Darkening mood has an impact - Brexit fears hit consumer confidence
For anyone afflicted with a predisposition towards pessimism, these are trying times.
Monday’s Dublin visit by British prime minister Boris Johnson, though all the formal niceties were observed, seemed a perfect vignette in a world racing towards a new sort of hell in a handcart.
Taoiseach Leo Varadkar’s guest offered assurances in his thundering Bullingdon bass though he did not bolster these promises with even a sliver of substance. But then, he had other adventures on his mind.

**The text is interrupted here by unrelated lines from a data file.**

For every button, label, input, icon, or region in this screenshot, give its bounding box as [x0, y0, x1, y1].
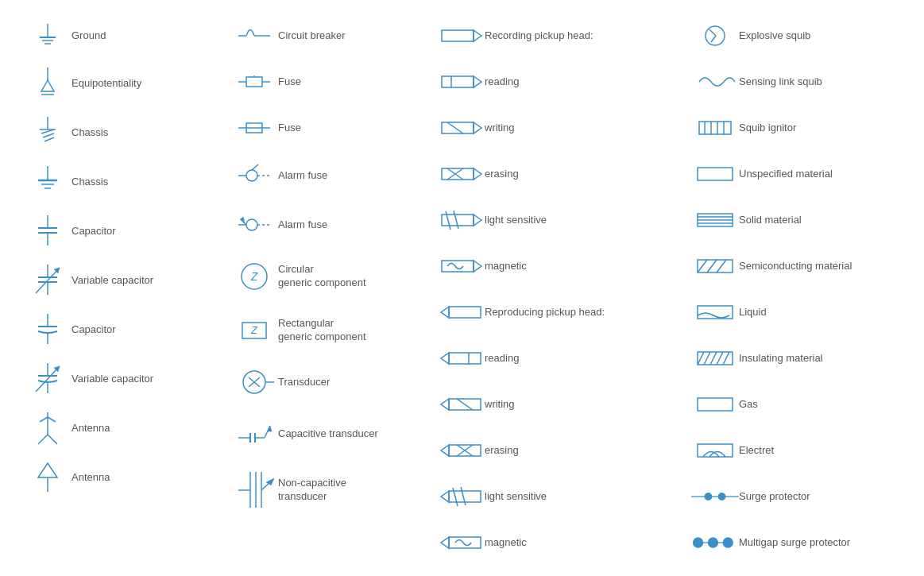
non-capacitive-transducer-icon — [230, 468, 278, 512]
circular-generic-icon: Z — [230, 257, 278, 296]
svg-line-139 — [711, 36, 716, 42]
chassis1-label: Chassis — [72, 126, 108, 140]
list-item: Variable capacitor — [24, 263, 215, 298]
semiconducting-material-icon — [691, 256, 739, 276]
list-item: Insulating material — [691, 342, 924, 374]
list-item: Z Circular generic component — [230, 257, 421, 296]
reproducing-reading-label: reading — [485, 352, 519, 365]
column-4: Explosive squib Sensing link squib S — [683, 16, 924, 576]
svg-line-152 — [707, 260, 717, 273]
multigap-surge-protector-icon — [691, 533, 739, 552]
rectangular-generic-icon: Z — [230, 311, 278, 350]
recording-writing-label: writing — [485, 122, 515, 135]
svg-marker-86 — [474, 122, 481, 133]
svg-line-160 — [723, 352, 729, 365]
alarm-fuse2-icon — [230, 207, 278, 242]
capacitor2-label: Capacitor — [72, 323, 116, 337]
svg-marker-97 — [474, 261, 481, 272]
svg-marker-110 — [441, 491, 449, 502]
svg-point-56 — [246, 219, 257, 230]
svg-line-105 — [457, 399, 473, 410]
capacitor1-icon — [24, 214, 72, 249]
recording-magnetic-icon — [437, 254, 485, 278]
reproducing-light-icon — [437, 484, 485, 509]
list-item: writing — [437, 112, 675, 144]
alarm-fuse1-label: Alarm fuse — [278, 169, 327, 183]
solid-material-label: Solid material — [739, 214, 802, 227]
svg-marker-103 — [441, 399, 449, 410]
list-item: Capacitor — [24, 312, 215, 347]
recording-magnetic-label: magnetic — [485, 260, 527, 273]
non-capacitive-transducer-label: Non-capacitive transducer — [278, 477, 346, 504]
list-item: Chassis — [24, 115, 215, 150]
explosive-squib-icon — [691, 21, 739, 50]
solid-material-icon — [691, 210, 739, 230]
list-item: Positive pulse — [437, 573, 675, 576]
unspecified-material-icon — [691, 164, 739, 184]
reproducing-erasing-label: erasing — [485, 444, 519, 458]
list-item: Antenna — [24, 460, 215, 495]
liquid-label: Liquid — [739, 306, 767, 319]
transducer-icon — [230, 365, 278, 400]
svg-rect-101 — [449, 353, 481, 364]
alarm-fuse2-label: Alarm fuse — [278, 218, 327, 232]
svg-line-53 — [252, 164, 258, 170]
circular-generic-label: Circular generic component — [278, 263, 366, 290]
reproducing-head-label: Reproducing pickup head: — [485, 306, 605, 319]
fuse2-icon — [230, 112, 278, 144]
list-item: Valve surge protector — [691, 573, 924, 576]
svg-marker-98 — [441, 307, 449, 318]
capacitive-transducer-icon — [230, 414, 278, 454]
list-item: Z Rectangular generic component — [230, 311, 421, 350]
list-item: Reproducing pickup head: — [437, 296, 675, 328]
recording-writing-icon — [437, 116, 485, 140]
svg-line-138 — [709, 29, 716, 36]
fuse2-label: Fuse — [278, 122, 301, 135]
column-2: Circuit breaker Fuse — [222, 16, 429, 576]
recording-head-label: Recording pickup head: — [485, 29, 593, 43]
svg-marker-114 — [441, 537, 449, 548]
surge-protector-icon — [691, 487, 739, 506]
circuit-breaker-label: Circuit breaker — [278, 29, 346, 43]
variable-capacitor1-label: Variable capacitor — [72, 274, 153, 288]
list-item: Fuse — [230, 112, 421, 144]
insulating-material-label: Insulating material — [739, 352, 823, 365]
svg-point-172 — [723, 538, 733, 547]
antenna1-icon — [24, 411, 72, 446]
list-item: Multigap surge protector — [691, 527, 924, 559]
list-item: Squib ignitor — [691, 112, 924, 144]
svg-point-52 — [246, 170, 257, 181]
recording-erasing-label: erasing — [485, 168, 519, 181]
svg-marker-100 — [441, 353, 449, 364]
reproducing-light-label: light sensitive — [485, 490, 547, 504]
svg-line-156 — [698, 352, 704, 365]
equipotentiality-label: Equipotentiality — [72, 77, 141, 91]
column-1: Ground Equipotentiality — [16, 16, 222, 576]
list-item: Alarm fuse — [230, 158, 421, 193]
recording-erasing-icon — [437, 162, 485, 186]
equipotentiality-icon — [24, 66, 72, 101]
reproducing-magnetic-icon — [437, 531, 485, 555]
fuse1-icon — [230, 66, 278, 98]
squib-ignitor-icon — [691, 114, 739, 142]
insulating-material-icon — [691, 348, 739, 369]
reproducing-reading-icon — [437, 346, 485, 370]
list-item: Explosive squib — [691, 20, 924, 52]
svg-line-158 — [710, 352, 717, 365]
list-item: Ground — [24, 20, 215, 52]
list-item: light sensitive — [437, 204, 675, 236]
list-item: Variable capacitor — [24, 361, 215, 396]
svg-rect-161 — [698, 398, 733, 411]
svg-rect-82 — [442, 76, 474, 87]
sensing-link-squib-icon — [691, 70, 739, 94]
list-item: Non-capacitive transducer — [230, 468, 421, 512]
list-item: Antenna — [24, 411, 215, 446]
svg-line-157 — [704, 352, 710, 365]
svg-line-10 — [43, 133, 54, 137]
variable-capacitor2-label: Variable capacitor — [72, 373, 153, 386]
antenna2-label: Antenna — [72, 471, 110, 485]
reproducing-writing-icon — [437, 392, 485, 416]
svg-marker-93 — [474, 215, 481, 226]
antenna2-icon — [24, 460, 72, 495]
reproducing-erasing-icon — [437, 439, 485, 462]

Later that day there were extraordinary scenes in the House of Commons when MPs staged a protest against its five-week condemnation to irrelevance — a prorogation the Speaker of the House said represented “an act of executive fiat”.
That Johnson was likely to lose his sixth Commons vote in as many days — he did — must have played on his mind when he spoke in Dublin too though that humiliation, more votes lost in less than two months than Tony Blair lost in a decade, has had no discernible impact on him or his die-in-a-ditch Brexiteers.
This coup-as-circus, this circus-as-coup is, however, not unnoticed. Johnson’s claim that he is renegotiating has provoked one of the UK’s closest EU allies to express alarm at the “breathtaking” developments in Westminster and Johnson’s failure to table alternatives to the backstop.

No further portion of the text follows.